(Collected data)
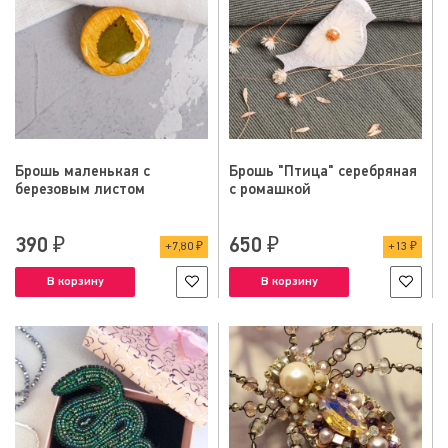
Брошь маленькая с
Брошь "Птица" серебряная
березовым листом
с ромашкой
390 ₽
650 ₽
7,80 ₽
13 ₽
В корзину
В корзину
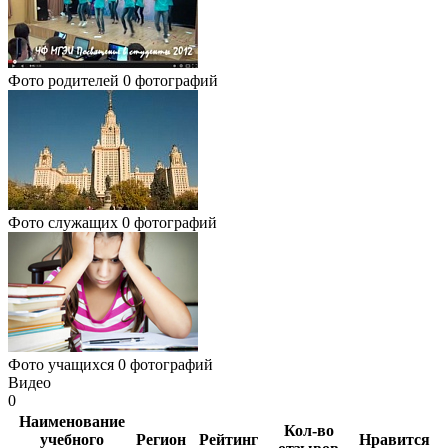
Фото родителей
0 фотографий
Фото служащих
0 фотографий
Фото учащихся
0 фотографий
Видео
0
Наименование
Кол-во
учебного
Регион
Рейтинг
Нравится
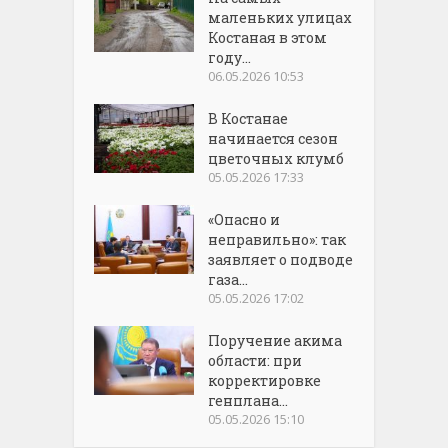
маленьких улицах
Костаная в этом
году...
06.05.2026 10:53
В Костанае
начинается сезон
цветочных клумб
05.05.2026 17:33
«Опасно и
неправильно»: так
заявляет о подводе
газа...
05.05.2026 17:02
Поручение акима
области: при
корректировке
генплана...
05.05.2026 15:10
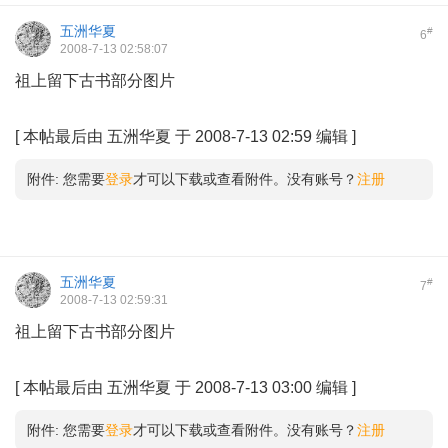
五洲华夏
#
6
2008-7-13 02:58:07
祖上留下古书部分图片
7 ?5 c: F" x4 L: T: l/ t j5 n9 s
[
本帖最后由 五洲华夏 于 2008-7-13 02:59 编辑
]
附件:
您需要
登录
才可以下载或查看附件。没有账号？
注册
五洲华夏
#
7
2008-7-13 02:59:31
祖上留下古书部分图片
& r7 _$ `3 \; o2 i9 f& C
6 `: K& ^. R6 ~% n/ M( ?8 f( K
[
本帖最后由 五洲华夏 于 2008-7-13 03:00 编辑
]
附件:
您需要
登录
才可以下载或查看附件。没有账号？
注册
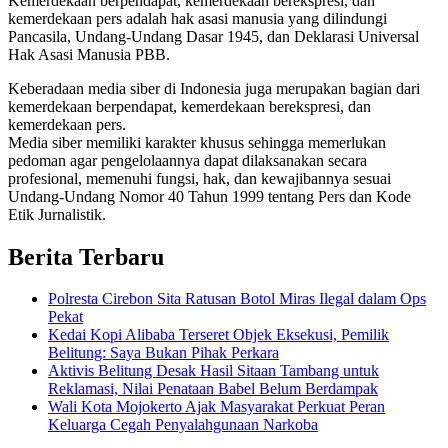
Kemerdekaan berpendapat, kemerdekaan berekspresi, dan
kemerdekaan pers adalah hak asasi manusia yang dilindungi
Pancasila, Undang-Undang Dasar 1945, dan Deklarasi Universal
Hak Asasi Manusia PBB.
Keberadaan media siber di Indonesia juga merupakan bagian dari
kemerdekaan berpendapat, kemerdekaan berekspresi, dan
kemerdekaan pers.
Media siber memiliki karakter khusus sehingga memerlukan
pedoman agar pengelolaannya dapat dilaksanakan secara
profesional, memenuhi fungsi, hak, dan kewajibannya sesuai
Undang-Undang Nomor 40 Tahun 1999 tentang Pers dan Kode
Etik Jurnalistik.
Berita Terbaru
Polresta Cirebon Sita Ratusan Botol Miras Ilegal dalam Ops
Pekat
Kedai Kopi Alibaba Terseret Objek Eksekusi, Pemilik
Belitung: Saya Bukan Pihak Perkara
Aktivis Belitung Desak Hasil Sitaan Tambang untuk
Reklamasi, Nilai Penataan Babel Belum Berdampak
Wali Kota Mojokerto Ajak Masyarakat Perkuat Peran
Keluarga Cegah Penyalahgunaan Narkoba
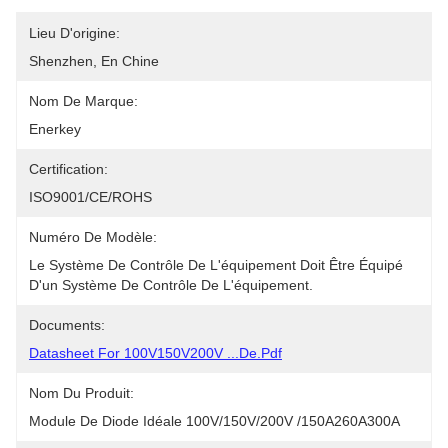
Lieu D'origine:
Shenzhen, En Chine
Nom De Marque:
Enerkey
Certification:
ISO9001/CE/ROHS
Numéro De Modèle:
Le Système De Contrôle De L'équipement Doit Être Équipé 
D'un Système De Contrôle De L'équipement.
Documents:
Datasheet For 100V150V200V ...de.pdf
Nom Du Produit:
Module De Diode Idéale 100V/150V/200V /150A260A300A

==

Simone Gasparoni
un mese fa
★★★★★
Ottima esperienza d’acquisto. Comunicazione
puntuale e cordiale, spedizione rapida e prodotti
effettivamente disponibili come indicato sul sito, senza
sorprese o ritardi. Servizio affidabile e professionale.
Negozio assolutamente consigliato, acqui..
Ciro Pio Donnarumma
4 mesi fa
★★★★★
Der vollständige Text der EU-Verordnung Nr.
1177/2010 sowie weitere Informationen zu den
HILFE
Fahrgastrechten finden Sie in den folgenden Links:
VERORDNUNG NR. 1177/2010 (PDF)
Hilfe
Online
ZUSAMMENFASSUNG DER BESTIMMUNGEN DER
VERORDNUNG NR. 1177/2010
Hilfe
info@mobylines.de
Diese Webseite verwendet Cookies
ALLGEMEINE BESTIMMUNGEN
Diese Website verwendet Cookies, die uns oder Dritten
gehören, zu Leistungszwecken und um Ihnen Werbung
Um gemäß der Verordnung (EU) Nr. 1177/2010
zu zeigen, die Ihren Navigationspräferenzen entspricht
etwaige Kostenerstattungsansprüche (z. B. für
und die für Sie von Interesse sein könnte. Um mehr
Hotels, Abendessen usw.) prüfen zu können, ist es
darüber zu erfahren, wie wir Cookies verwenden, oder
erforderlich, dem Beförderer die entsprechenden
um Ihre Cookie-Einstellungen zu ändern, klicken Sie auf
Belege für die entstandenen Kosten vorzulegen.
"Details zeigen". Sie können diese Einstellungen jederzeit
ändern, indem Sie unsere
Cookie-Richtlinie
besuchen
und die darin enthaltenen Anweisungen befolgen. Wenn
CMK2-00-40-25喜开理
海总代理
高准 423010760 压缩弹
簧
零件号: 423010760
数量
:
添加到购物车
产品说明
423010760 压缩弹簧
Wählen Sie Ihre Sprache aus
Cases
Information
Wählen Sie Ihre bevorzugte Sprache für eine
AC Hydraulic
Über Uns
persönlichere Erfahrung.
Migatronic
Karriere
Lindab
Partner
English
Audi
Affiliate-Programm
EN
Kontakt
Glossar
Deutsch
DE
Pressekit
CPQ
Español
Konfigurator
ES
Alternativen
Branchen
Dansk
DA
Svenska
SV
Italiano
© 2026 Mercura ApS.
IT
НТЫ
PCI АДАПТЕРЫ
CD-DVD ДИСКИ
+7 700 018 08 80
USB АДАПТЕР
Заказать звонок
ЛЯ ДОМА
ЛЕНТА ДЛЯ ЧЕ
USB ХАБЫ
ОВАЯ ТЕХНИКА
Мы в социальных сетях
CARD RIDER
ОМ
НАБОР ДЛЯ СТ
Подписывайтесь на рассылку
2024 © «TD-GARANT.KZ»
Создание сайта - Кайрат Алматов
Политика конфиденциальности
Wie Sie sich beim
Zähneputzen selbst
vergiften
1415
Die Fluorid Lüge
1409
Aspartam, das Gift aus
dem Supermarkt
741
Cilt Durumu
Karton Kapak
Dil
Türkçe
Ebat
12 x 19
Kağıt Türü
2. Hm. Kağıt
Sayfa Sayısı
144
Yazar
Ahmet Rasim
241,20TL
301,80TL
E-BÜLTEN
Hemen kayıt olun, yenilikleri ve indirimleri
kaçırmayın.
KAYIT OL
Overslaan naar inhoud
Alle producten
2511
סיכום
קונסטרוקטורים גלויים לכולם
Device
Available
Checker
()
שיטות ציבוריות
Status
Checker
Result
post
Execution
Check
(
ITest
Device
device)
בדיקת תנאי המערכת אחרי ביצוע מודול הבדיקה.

* [What to work on]
Starting at the line with "本帖最后由 五洲华夏 于 2008-7-13 03:00 编辑" in the entries above, write out every line exactly until the line with "Media siber memiliki" has been written. Include no pictures and nothing more.

* [Exercise solution]
本帖最后由 五洲华夏 于 2008-7-13 03:00 编辑
]
附件:
您需要
登录
才可以下载或查看附件。没有账号？
注册
Kemerdekaan berpendapat, kemerdekaan berekspresi, dan
kemerdekaan pers adalah hak asasi manusia yang dilindungi
Pancasila, Undang-Undang Dasar 1945, dan Deklarasi Universal
Hak Asasi Manusia PBB.
Keberadaan media siber di Indonesia juga merupakan bagian dari
kemerdekaan berpendapat, kemerdekaan berekspresi, dan
kemerdekaan pers.
Media siber memiliki karakter khusus sehingga memerlukan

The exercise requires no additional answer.